◆ **WHAT IS EXPECTED**: Pull out every line below containing the word "тела".

Extracted page text data

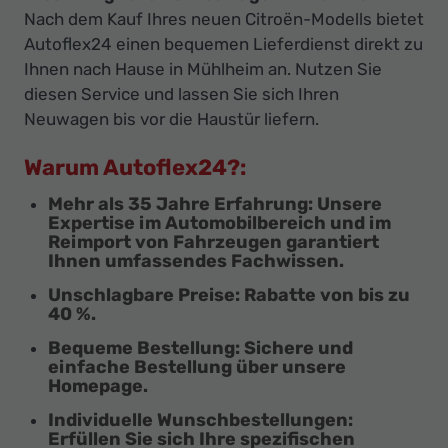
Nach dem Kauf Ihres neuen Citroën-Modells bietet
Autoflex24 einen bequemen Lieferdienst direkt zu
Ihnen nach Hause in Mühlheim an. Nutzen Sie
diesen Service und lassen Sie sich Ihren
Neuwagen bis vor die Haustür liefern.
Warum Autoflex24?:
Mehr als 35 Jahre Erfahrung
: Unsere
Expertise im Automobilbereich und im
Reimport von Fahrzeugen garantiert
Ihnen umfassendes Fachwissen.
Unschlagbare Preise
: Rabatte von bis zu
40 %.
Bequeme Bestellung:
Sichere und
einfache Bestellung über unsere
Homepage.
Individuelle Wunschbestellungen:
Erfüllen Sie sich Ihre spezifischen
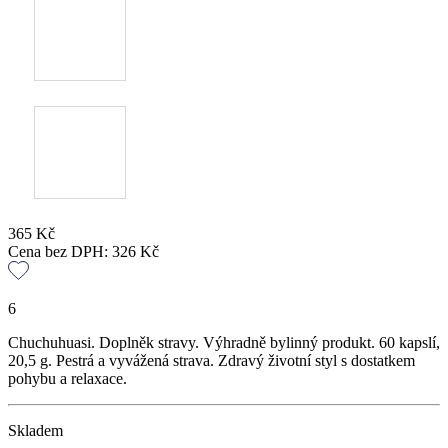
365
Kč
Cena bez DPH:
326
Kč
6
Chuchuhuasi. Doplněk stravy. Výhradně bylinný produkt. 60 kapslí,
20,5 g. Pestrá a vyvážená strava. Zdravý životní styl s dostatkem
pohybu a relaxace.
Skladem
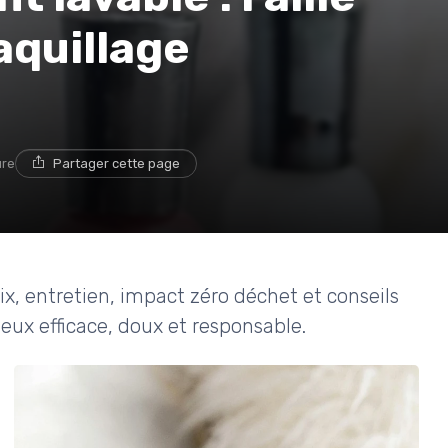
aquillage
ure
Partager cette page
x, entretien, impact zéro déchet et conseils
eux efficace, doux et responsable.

---

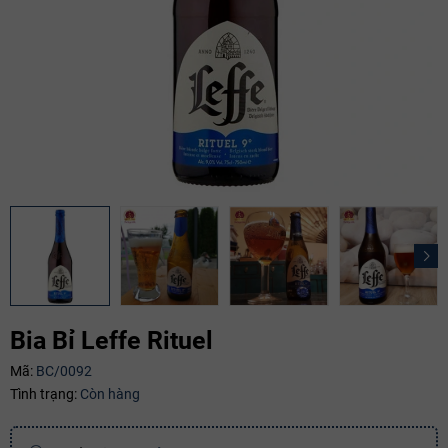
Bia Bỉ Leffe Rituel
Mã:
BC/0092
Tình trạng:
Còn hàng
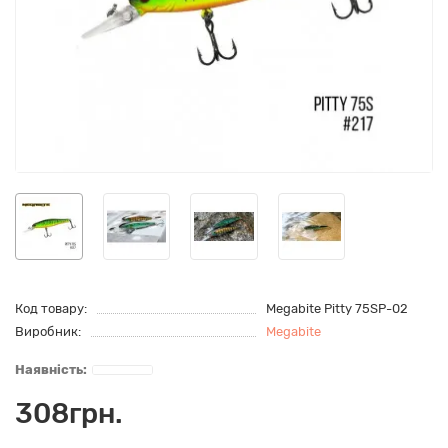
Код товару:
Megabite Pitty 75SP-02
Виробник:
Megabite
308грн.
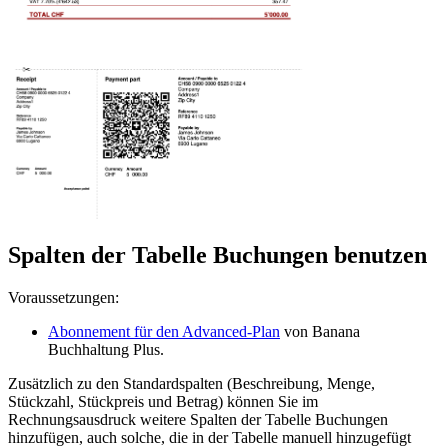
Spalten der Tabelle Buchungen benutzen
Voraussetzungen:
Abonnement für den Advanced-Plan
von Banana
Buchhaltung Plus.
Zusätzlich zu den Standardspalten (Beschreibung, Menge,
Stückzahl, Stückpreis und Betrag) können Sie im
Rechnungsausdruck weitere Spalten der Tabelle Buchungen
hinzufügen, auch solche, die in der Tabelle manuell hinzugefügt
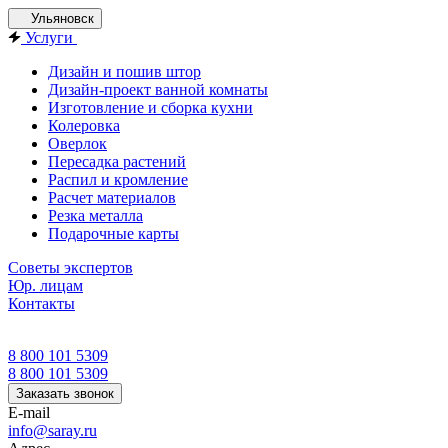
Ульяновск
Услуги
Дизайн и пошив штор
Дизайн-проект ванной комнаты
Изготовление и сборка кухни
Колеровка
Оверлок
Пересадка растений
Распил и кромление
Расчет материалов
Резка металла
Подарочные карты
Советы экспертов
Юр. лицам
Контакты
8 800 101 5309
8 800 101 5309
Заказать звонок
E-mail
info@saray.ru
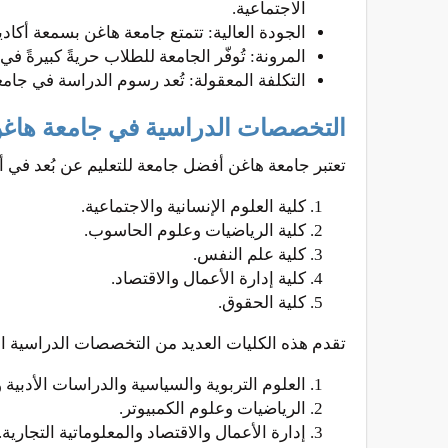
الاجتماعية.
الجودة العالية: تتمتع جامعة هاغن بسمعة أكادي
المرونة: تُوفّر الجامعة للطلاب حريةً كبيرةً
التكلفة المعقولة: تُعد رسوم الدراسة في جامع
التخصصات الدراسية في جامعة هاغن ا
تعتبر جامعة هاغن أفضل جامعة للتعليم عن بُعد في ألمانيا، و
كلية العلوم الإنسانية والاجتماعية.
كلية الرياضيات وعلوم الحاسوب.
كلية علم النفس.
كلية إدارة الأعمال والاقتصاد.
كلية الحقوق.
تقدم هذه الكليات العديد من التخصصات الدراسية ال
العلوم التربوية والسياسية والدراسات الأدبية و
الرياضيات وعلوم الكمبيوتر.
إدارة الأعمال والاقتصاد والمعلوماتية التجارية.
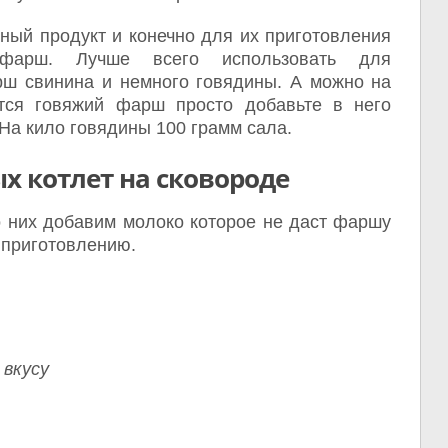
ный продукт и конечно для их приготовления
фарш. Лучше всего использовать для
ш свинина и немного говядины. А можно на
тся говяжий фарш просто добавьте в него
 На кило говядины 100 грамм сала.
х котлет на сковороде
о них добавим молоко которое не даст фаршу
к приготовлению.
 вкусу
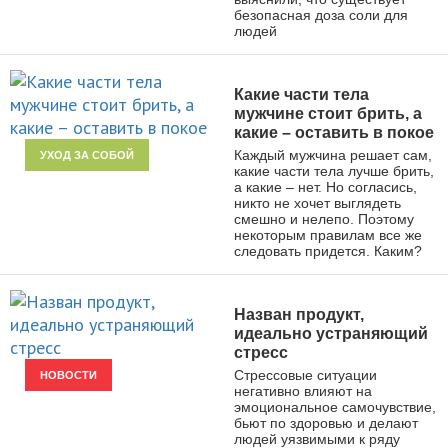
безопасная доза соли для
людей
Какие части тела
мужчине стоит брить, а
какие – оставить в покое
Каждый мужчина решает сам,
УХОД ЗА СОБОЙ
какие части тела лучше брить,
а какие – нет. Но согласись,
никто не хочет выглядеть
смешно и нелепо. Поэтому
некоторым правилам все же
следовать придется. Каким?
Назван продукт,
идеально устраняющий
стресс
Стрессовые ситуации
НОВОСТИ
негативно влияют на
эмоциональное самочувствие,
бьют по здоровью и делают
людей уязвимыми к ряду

==

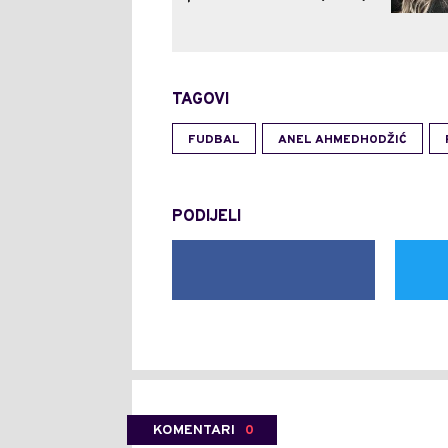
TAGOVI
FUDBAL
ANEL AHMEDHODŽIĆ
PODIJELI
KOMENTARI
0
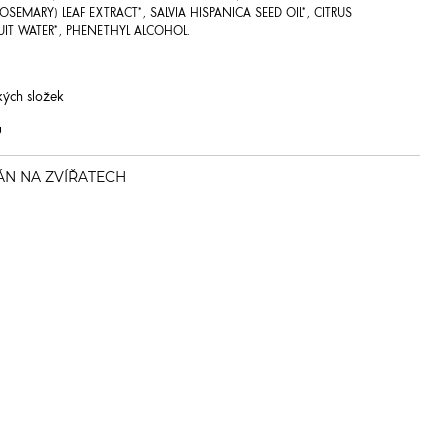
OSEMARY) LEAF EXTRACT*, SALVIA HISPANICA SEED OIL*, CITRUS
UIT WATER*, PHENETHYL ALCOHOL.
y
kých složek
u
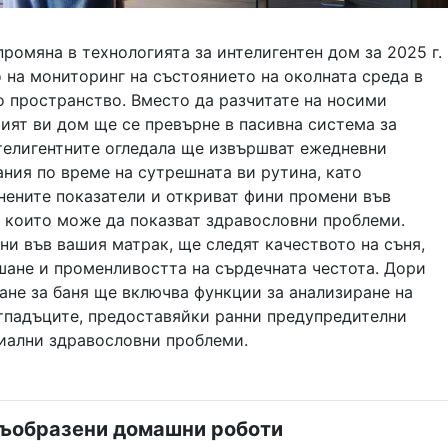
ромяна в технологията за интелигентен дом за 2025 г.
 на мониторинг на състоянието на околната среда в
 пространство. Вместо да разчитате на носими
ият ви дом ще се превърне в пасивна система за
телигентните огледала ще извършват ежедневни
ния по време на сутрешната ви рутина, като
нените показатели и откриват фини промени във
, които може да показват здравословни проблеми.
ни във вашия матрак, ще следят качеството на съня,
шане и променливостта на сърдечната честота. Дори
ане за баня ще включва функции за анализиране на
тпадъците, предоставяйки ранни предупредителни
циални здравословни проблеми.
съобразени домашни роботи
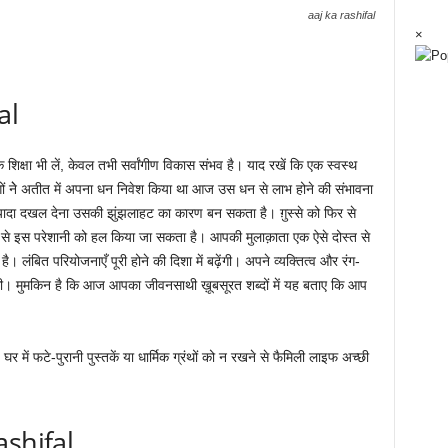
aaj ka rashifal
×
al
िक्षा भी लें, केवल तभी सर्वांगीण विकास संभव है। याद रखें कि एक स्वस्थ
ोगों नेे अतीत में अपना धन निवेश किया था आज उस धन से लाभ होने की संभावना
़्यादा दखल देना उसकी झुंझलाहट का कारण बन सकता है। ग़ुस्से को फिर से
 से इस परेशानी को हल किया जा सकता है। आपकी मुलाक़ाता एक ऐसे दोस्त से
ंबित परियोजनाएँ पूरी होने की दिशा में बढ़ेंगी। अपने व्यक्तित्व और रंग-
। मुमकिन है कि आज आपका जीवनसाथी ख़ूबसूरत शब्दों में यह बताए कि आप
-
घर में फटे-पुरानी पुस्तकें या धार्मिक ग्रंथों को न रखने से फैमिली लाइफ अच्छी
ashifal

◆ **FINISHED EXERCISE**:
Какие части тела
какие части тела лучше брить,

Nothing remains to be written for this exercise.